* Extracted records:
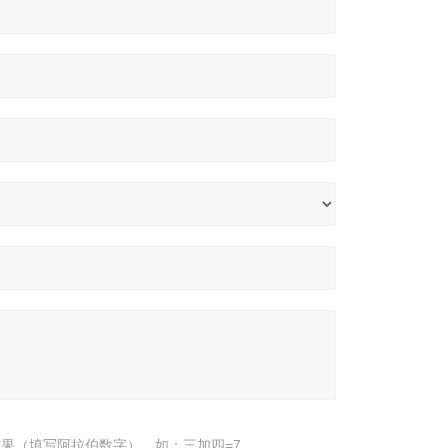
果（填写阿拉伯数字），如：三加四=7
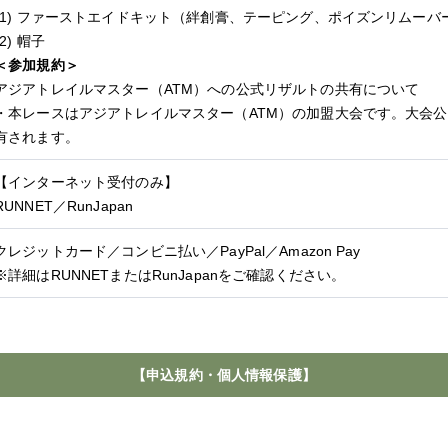
(1) ファーストエイドキット（絆創膏、テーピング、ポイズンリムー
(2) 帽子
＜参加規約＞
アジアトレイルマスター（ATM）への公式リザルトの共有について
・本レースはアジアトレイルマスター（ATM）の加盟大会です。大会公
有されます。
【インターネット受付のみ】
RUNNET／RunJapan
クレジットカード／コンビニ払い／PayPal／Amazon Pay
※詳細はRUNNETまたはRunJapanをご確認ください。
【申込規約・個人情報保護】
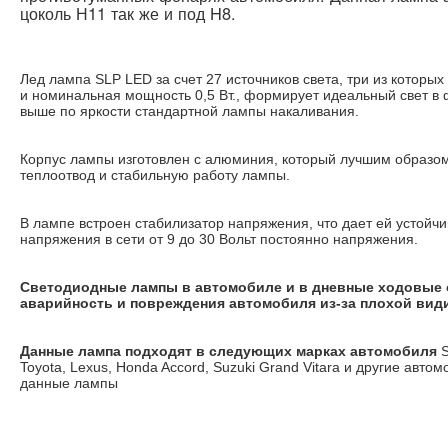
цоколь Н11 так же и под H8.
Лед лампа SLP LED за счет 27 источников света, три из которых
и номинальная мощность 0,5 Вт., формирует идеальный свет в 
выше по яркости стандартной лампы накаливания.
Корпус лампы изготовлен с алюминия, который лучшим образо
теплоотвод и стабильную работу лампы.
В лампе встроен стабилизатор напряжения, что дает ей устойчи
напряжения в сети от 9 до 30 Вольт постоянно напряжения.
Светодиодные лампы в автомобиле и в дневные ходовые
аварийность и повреждения автомобиля из-за плохой вид
Данные лампа подходят в следующих марках автомобиля
S
Toyota, Lexus, Honda Accord, Suzuki Grand Vitara и другие авт
данные лампы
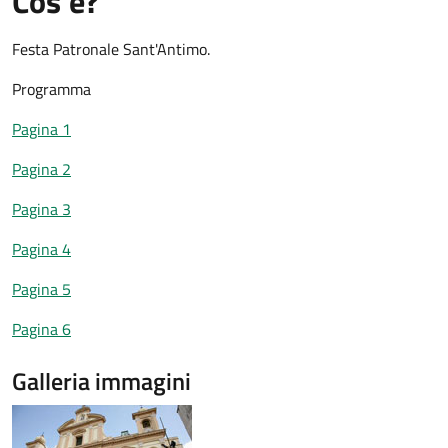
Cos'è?
Festa Patronale Sant'Antimo.
Programma
Pagina 1
Pagina 2
Pagina 3
Pagina 4
Pagina 5
Pagina 6
Galleria immagini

* Instructions for the task: In the listing, find each line with the string "лампы" and copy it.

* Answer area:
выше по яркости стандартной лампы накаливания.
Корпус лампы изготовлен с алюминия, который лучшим образо
теплоотвод и стабильную работу лампы.
Светодиодные лампы в автомобиле и в дневные ходовые
данные лампы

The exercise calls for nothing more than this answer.